Dalla Croazia il viaggio riprende in direzione Slovenia, con un autobus che li porta fino a Buzet, a pochi chilometri dal confine. Da lì i migranti proseguono a piedi, ancora attraverso le montagne, sfidando la bora e magari anche un orso. Se si percorre la stessa strada in macchina, s’incrocia il muro metallico di filo spinato che segna il confine tra i due Paesi. Anche se la Croazia, ora che è entrata in Schengen, lo dovrebbe smantellare. Il cammino è tortuoso, non è una passeggiata.
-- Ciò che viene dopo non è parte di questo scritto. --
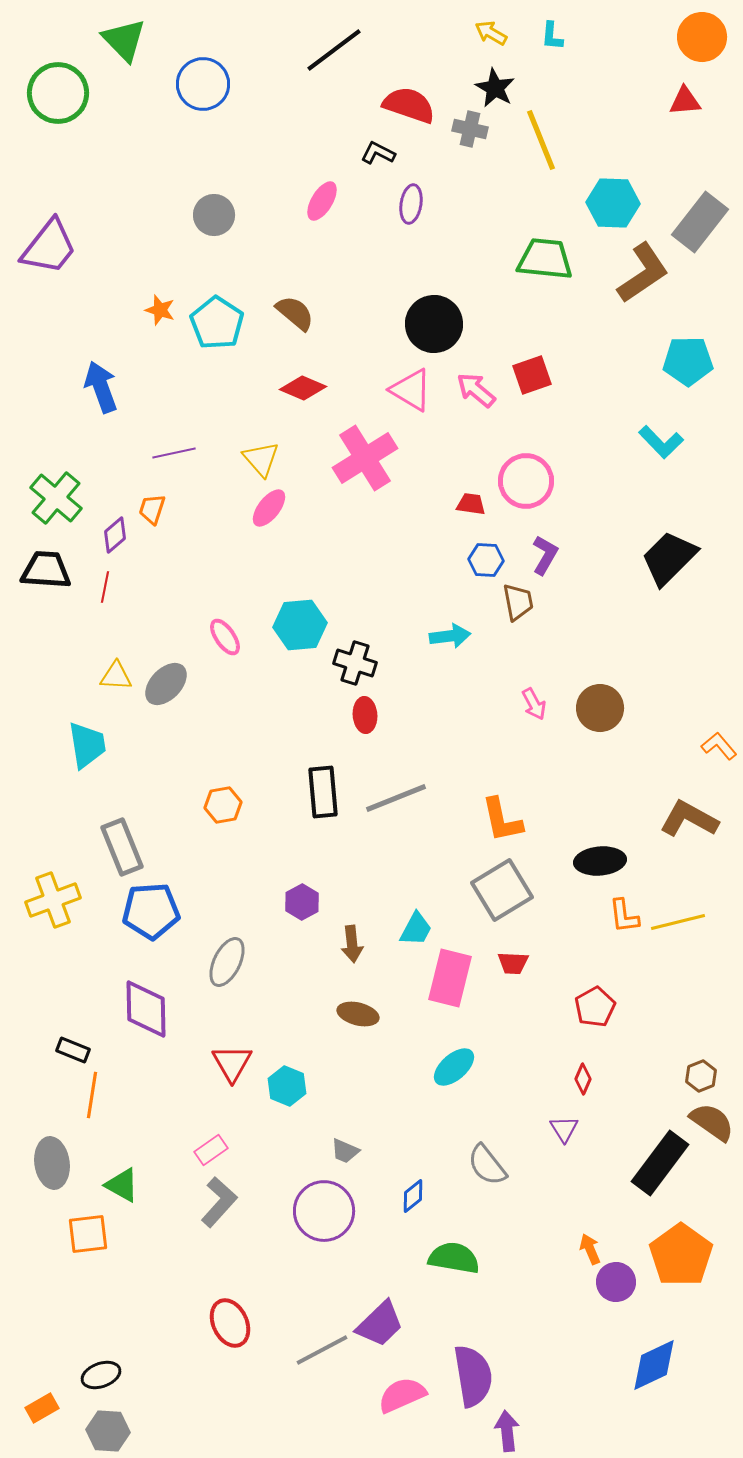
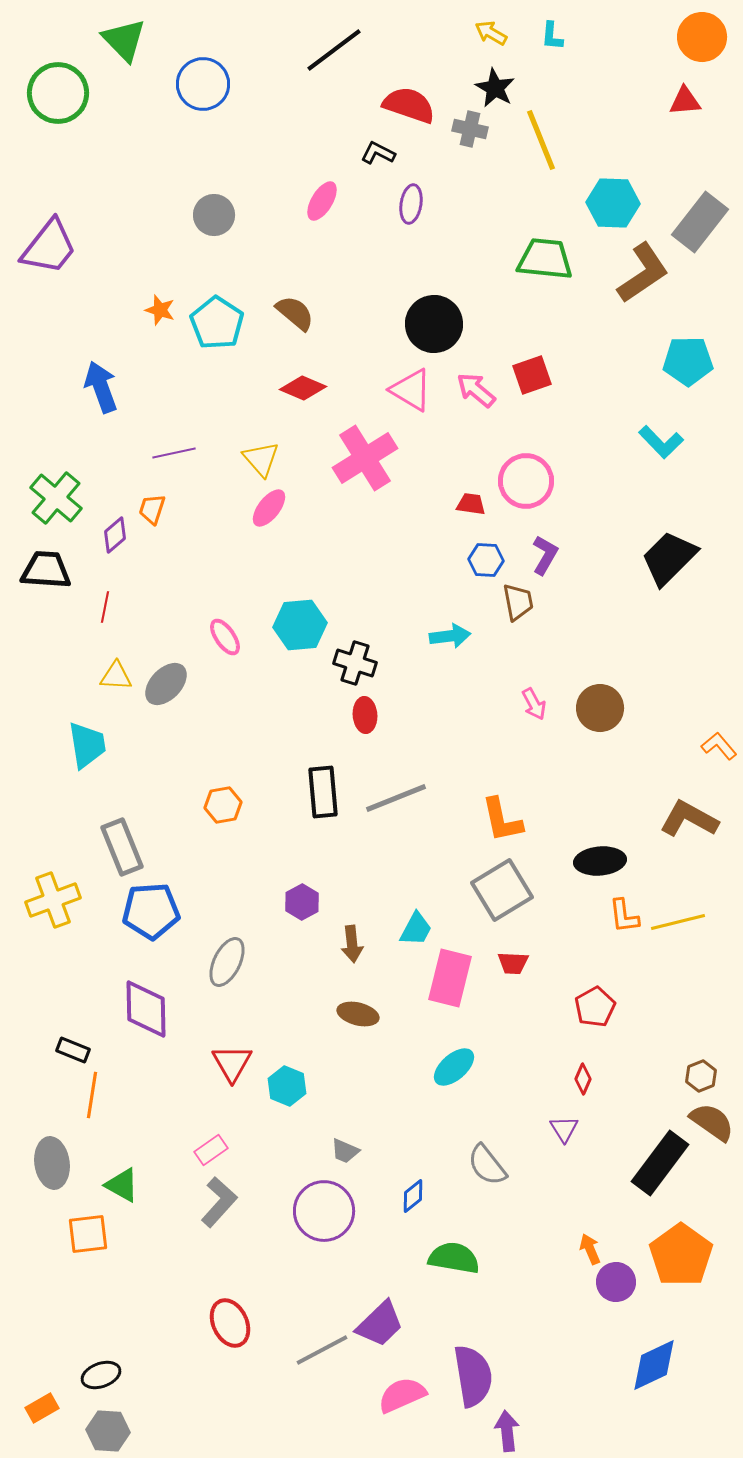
red line at (105, 587): moved 20 px down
«In qualche ora, se sono di buona lena, i ragazzi riescono ad arrivare al confine italiano e poi scendono verso Trieste oppure verso Gorizia». A raccontarlo sono Micol, del coordinamento di Udine, e Massimo, un attivista di Gorizia. In città, alcune persone hanno deciso che non si potevano lasciare queste persone all’addiaccio, senza coperte, cibo o acqua, specialmente d’inverno. E così, con un’efficace organizzazione in turni, il gruppo si ritrova alle 23 circa alla stazione per aiutare chi è appena arrivato dalla rotta balcanica.
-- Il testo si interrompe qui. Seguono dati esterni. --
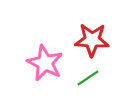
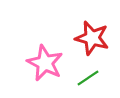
red star: moved 2 px up; rotated 12 degrees clockwise
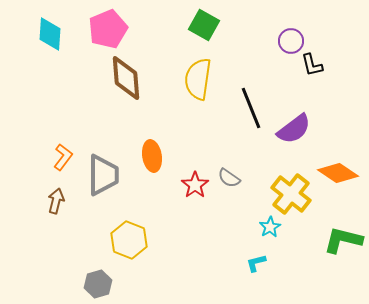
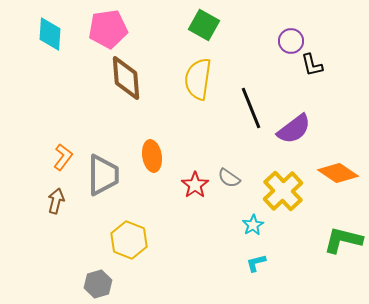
pink pentagon: rotated 15 degrees clockwise
yellow cross: moved 8 px left, 3 px up; rotated 9 degrees clockwise
cyan star: moved 17 px left, 2 px up
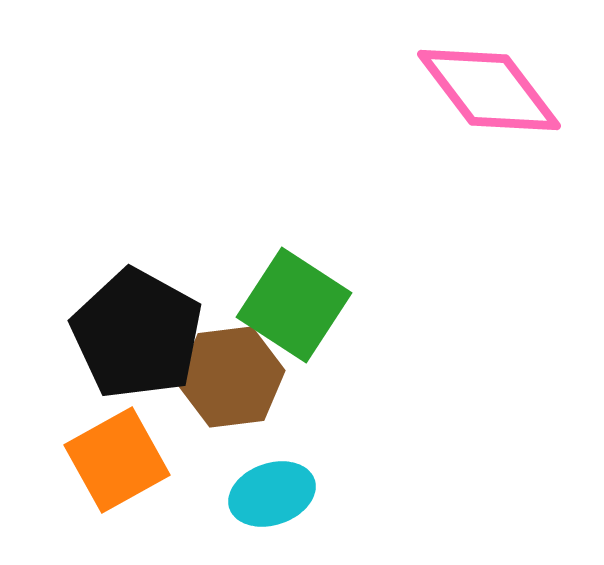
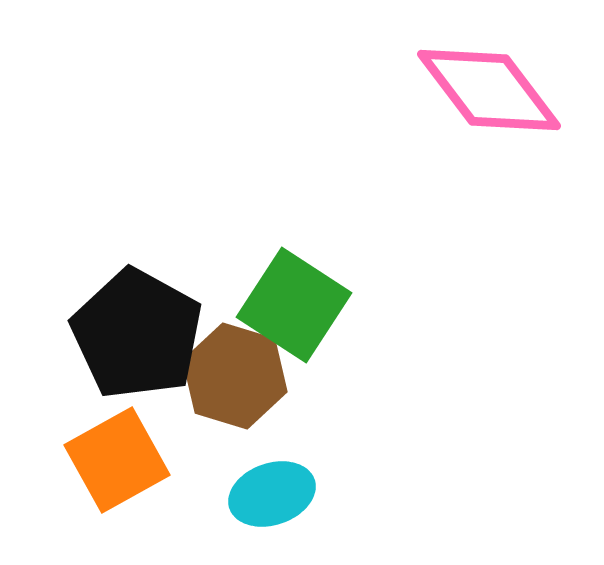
brown hexagon: moved 4 px right, 1 px up; rotated 24 degrees clockwise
«All’una di notte la stazione chiude, quindi i ragazzi sono costretti a spostarsi fuori. E così, per non farli morire di freddo, diamo loro le coperte e portiamo latte, biscotti. Per rifocillarsi un po’», spiega Massimo. Lui e Francesca, un’altra delle attiviste del gruppo, fanno prima una tappa nella sede cittadina del Forum Gorizia, che ospita un magazzino pieno di vestiti e viveri. Presi cracker, coperte e succhi di frutta, corrono alla stazione perché è quasi mezzanotte, ma ci sono ragazzi che ancora arrivano, spaesati e sfiniti. Sono per lo più afgani, siriani, pakistani e bengalesi. Ma di recente, notano i volontari, ci sono flussi consistenti dal Burkina Faso, compresi tanti bambini. «Ci raccontano di essere arrivati in aereo fino a Belgrado, capitale della Serbia, e poi di aver percorso l’ultimo tratto a piedi».

I migranti provenienti dall’Africa occidentale non sono frequenti sulla rotta balcanica, ma ultimamente sono aumentati di numero. Si sono registrati arrivi anche dal Burundi e dal Congo. Quando queste persone hanno confidato i motivi che le hanno spinte a muoversi, hanno spiegato che nel loro Paese mancano cibo e acqua. Sono i migranti climatici, cui l’Unione europea non sta dando grande attenzione. Dopo le recenti stragi nel Mediterraneo, l’interesse della politica italiana ed europea si è concentrato sulla Libia e sui viaggi per mare.

Ma, in realtà, la rotta balcanica è tra le più battute. Da lì nel 2022 sarebbero entrate in Italia circa 13 mila persone e nel 2023 il numero potrebbe facilmente essere superato. Già a gennaio, infatti, ne erano arrivate oltre 1.100. Sia perché durante l’inverno il flusso non è diminuito sia perché i trafficanti hanno raddoppiato mezzi e capacità, oltre che le tariffe. «Le polizie di frontiera ci hanno picchiato spesso o hanno chiesto soldi anche solo per farci ricaricare un’ora il telefono a una presa della corrente di una stazione di bus», racconta Faisal, anche lui afgano: «Ma nessuno ci ha spinti a partire, siamo scappati per poter sopravvivere».